UA PRESIDENT'S MESSAGE: NEWS ABOUT FACT FINDING, A HAPPY HOUR, AND MORE

Dear colleagues,

This week I have few things to report, including news about fact finding, an announcement of a happy hour, and a few comments about budgets, numbers, and their interpretation.

The negotiation team is working very hard on preparing for fact finding, the first hearing being this Monday, Feb. 12th. Fact finding is a process under Vermont Labor Relations law where each sides presents information to an agreed upon neutral professional intermediary, a fact finder, who then writes a report suggesting solutions to the differences between the parties.
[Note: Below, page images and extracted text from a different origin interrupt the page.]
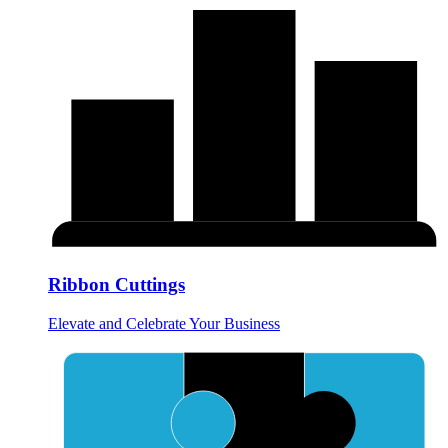
Ribbon Cuttings
Elevate and Celebrate Your Business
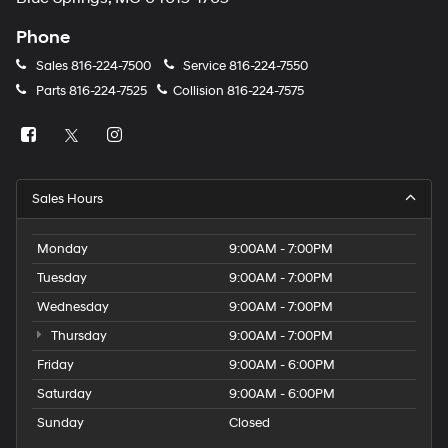
Phone
Sales
816-224-7500
Service
816-224-7550
Parts
816-224-7525
Collision
816-224-7575
Sales Hours
Monday
9:00AM - 7:00PM
Tuesday
9:00AM - 7:00PM
Wednesday
9:00AM - 7:00PM
Thursday
9:00AM - 7:00PM
Friday
9:00AM - 6:00PM
Saturday
9:00AM - 6:00PM
Sunday
Closed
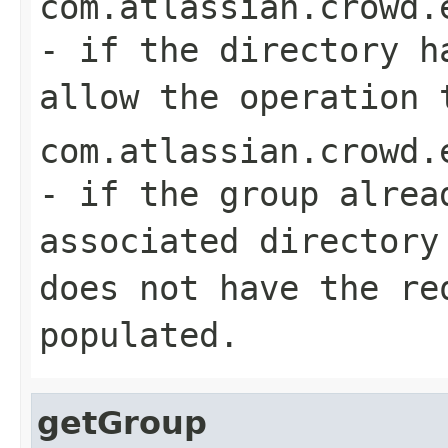
com.atlassian.crowd.
- if the directory h
allow the operation 
com.atlassian.crowd.
- if the group alrea
associated directory
does not have the re
populated.
getGroup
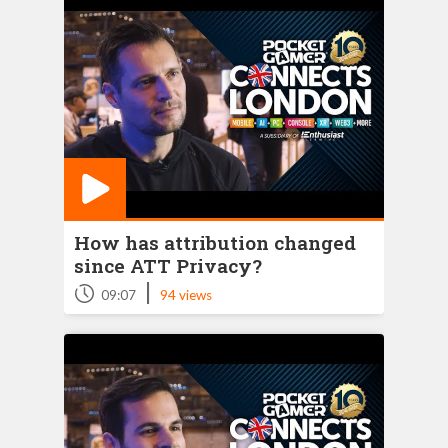
How has attribution changed
since ATT Privacy?
|
09:07
94 views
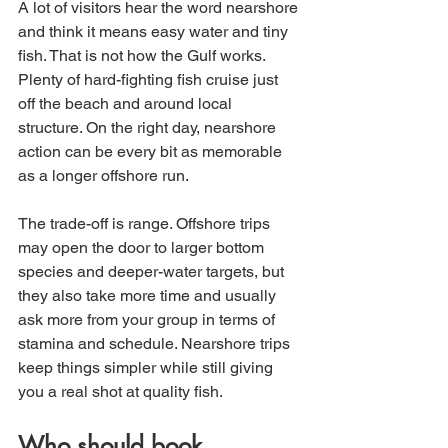
A lot of visitors hear the word nearshore 
and think it means easy water and tiny 
fish. That is not how the Gulf works. 
Plenty of hard-fighting fish cruise just 
off the beach and around local 
structure. On the right day, nearshore 
action can be every bit as memorable 
as a longer offshore run.
The trade-off is range. Offshore trips 
may open the door to larger bottom 
species and deeper-water targets, but 
they also take more time and usually 
ask more from your group in terms of 
stamina and schedule. Nearshore trips 
keep things simpler while still giving 
you a real shot at quality fish.
Who should book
Interestingly, close to a year after introducing it, last Friday the administration’s lawyer informed us that they no longer wished to pursue their proposal to modify the contract’s policy on faculty intellectual property in coursework. (They have not said why they dropped it, but UA has always taken the position that their proposal was draconian and unnecessary.) That means the only thing left to discuss in fact finding is salary.

On the other end of the formality spectrum, please Join your colleagues at another United Academics Happy Hour, this Friday, February 9 from 3:00-5:00 p.m. at Brennan’s on the first floor of the Davis Center. We will provide snacks, and your first drink is on us. We’d love to see you there. All are welcome. Meet colleagues from across campus, get to know you union and representatives, or just enjoy a beverage with friends. 

I also need to report that AAUP’s Jamie Daniels has had to postpone her visit with us, originally scheduled for this Thursday and Friday; she has a bad flu. We will try to reschedule for later in the semester so that she can visit to discuss with us how to better engage and be more responsive to faculty in these tough times for unions. She was originally scheduled to meet with the Delegates Assembly at this Friday’s meeting; that meeting will still take place.

Thanks to everyone who attended last Thursday’s “Open the Books” forum; it was smart, informative, well-attended, and stimulating. (We hope to have powerpoints and a transcript online before long.) The forum generated some media coverage and a number of responses from people around campus, for which I am always thankful.

Based on some of those responses, I do want to add a few points of clarification: First, just to be clear, UA has not taken a public stand against STEM or STEM buildings, and takes the general position that money that goes to faculty, research, and teaching in all fields is a good thing. We support STEM research and teaching. This was said at the forum, but perhaps could be said more often and more clearly.

Second, when we publish numbers about costs of various things at UVM, those numbers are intended as symptoms of underlying long term trends. (The long term trends were elaborated quite elegantly in some of the presentations at the forum.) I’m afraid some folks take numbers that we have put on posters and other places and then run with them in wrong directions, the two most common being 1) “UVM administrators are obviously corrupt and make constant self-serving and wasteful decisions,” and 2) “I know the story is more complicated than that and so therefore the union doesn’t know what it’s talking about.” Neither of those interpretations are accurate or fair, but I worry they happen too often. 

So for the record, the argument is not simply that the bridge to the library should not have been built, or that the university could simply take money from short term funds and spend them on salaries, which of course we understand are ongoing expenses. We generally use numbers to start a discussion, not as arguments in their own right. No single expense is necessarily a bad one, but the point is that in aggregate, over the years, these continued types of expenses whose necessity is not ironclad illustrate that the university is not poor, and suggest that a modest, thoughtful adjustment in priorities would gradually shift more of the money toward the core mission of teaching and research.

Please keep in contact. There’s always more to discuss.  

Best,

Tom Streeter

President, United Academics

thomas.streeter@uvm.edu

United Academics is the union of full- and part-time faculty at University of Vermont, with over 700 members from departments and colleges across the campus. We represent faculty in negotiating and upholding contracts, and we advocate for fair labor practices within and beyond our academic community. We are a member-led union­ committed to academic freedom, shared governance, social and environmental justice.